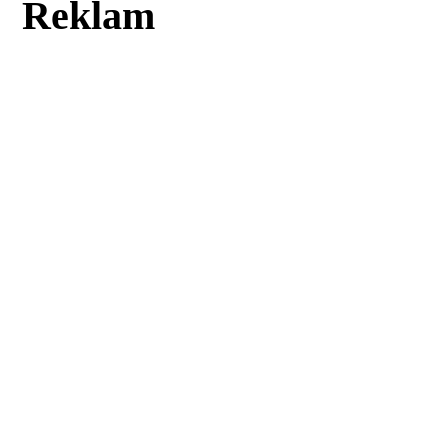
Reklam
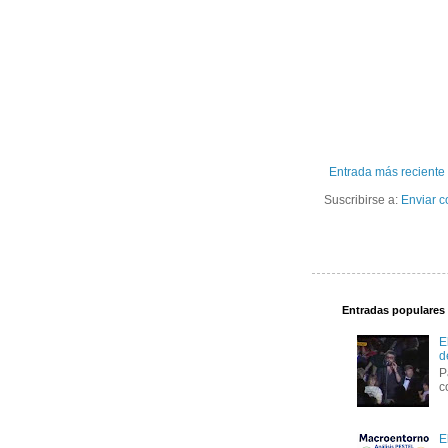
Entrada más reciente
Suscribirse a:
Enviar c
Entradas populares
E
d
P
c
E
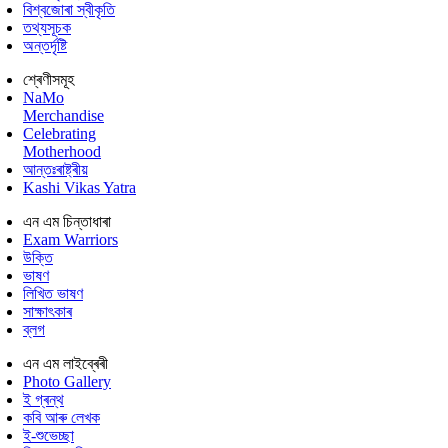
বিশ্বজোৰা স্বীকৃতি
তথ্যসূচক
অন্তৰ্দৃষ্টি
শ্ৰেণীসমূহ
NaMo
Merchandise
Celebrating
Motherhood
আন্তঃৰাষ্ট্ৰীয়
Kashi Vikas Yatra
এন এম চিন্তাধাৰা
Exam Warriors
উক্তি
ভাষণ
লিখিত ভাষণ
সাক্ষাৎকাৰ
ব্লগ
এন এম লাইব্ৰেৰী
Photo Gallery
ই গ্ৰন্থ
কবি আৰু লেখক
ই-শুভেচ্ছা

_WHAT YOU ARE ASKED TO DO_
Give back an exact copy of the material above, omitting the pictures.

_REPLY TO THE EXERCISE_
Reklam
Entrada más reciente
Suscribirse a:
Enviar c
Entradas populares
E
d
P
c
E
বিশ্বজোৰা স্বীকৃতি
তথ্যসূচক
অন্তৰ্দৃষ্টি
শ্ৰেণীসমূহ
NaMo
Merchandise
Celebrating
Motherhood
আন্তঃৰাষ্ট্ৰীয়
Kashi Vikas Yatra
এন এম চিন্তাধাৰা
Exam Warriors
উক্তি
ভাষণ
লিখিত ভাষণ
সাক্ষাৎকাৰ
ব্লগ
এন এম লাইব্ৰেৰী
Photo Gallery
ই গ্ৰন্থ
কবি আৰু লেখক
ই-শুভেচ্ছা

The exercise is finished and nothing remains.